§ PROBLEM DETAILS
The listing below is to be written out word for word, minus its images.

§ MATERIAL PROVIDED
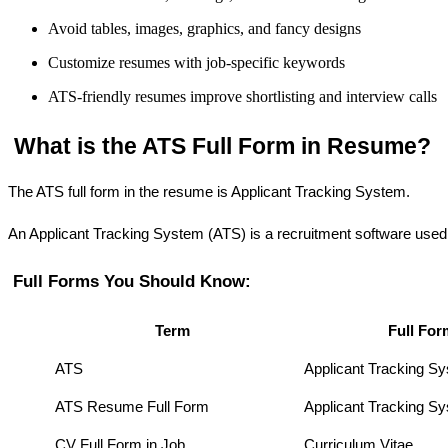
Avoid tables, images, graphics, and fancy designs
Customize resumes with job-specific keywords
ATS-friendly resumes improve shortlisting and interview calls
 What is the ATS Full Form in Resume?
The ATS full form in the resume is Applicant Tracking System.
An Applicant Tracking System (ATS) is a recruitment software used b
 Full Forms You Should Know:
Term
Full For
ATS
Applicant Tracking S
ATS Resume Full Form
Applicant Tracking 
CV Full Form in Job
Curriculum Vitae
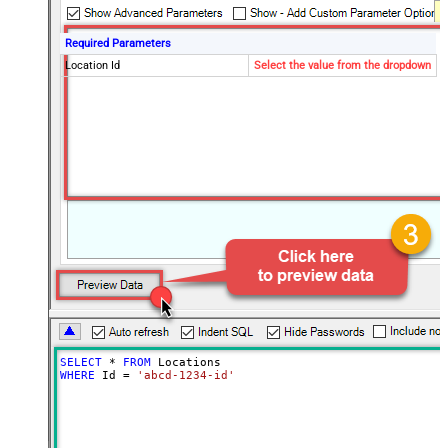
Required Parameters
Location Id
Select the value from the dropdown
SELECT
*
FROM
WHERE
 Id 
=
'abcd-1234-id'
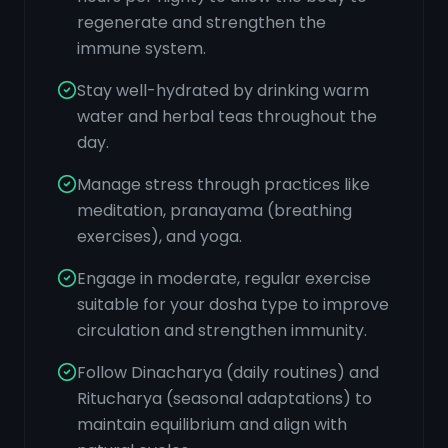
regenerate and strengthen the
immune system.
Stay well-hydrated by drinking warm
water and herbal teas throughout the
day.
Manage stress through practices like
meditation, pranayama (breathing
exercises), and yoga.
Engage in moderate, regular exercise
suitable for your dosha type to improve
circulation and strengthen immunity.
Follow Dinacharya (daily routines) and
Ritucharya (seasonal adaptations) to
maintain equilibrium and align with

§ WRITTEN SOLUTION
Avoid tables, images, graphics, and fancy designs
Customize resumes with job-specific keywords
ATS-friendly resumes improve shortlisting and interview calls
 What is the ATS Full Form in Resume?
The ATS full form in the resume is Applicant Tracking System.
An Applicant Tracking System (ATS) is a recruitment software used b
 Full Forms You Should Know:
Term
Full For
ATS
Applicant Tracking S
ATS Resume Full Form
Applicant Tracking 
CV Full Form in Job
Curriculum Vitae
Required Parameters
Location Id
Select the value from the dropdown
SELECT
*
FROM
WHERE
 Id 
=
'abcd-1234-id'
regenerate and strengthen the
immune system.
Stay well-hydrated by drinking warm
water and herbal teas throughout the
day.
Manage stress through practices like
meditation, pranayama (breathing
exercises), and yoga.
Engage in moderate, regular exercise
suitable for your dosha type to improve
circulation and strengthen immunity.
Follow Dinacharya (daily routines) and
Ritucharya (seasonal adaptations) to
maintain equilibrium and align with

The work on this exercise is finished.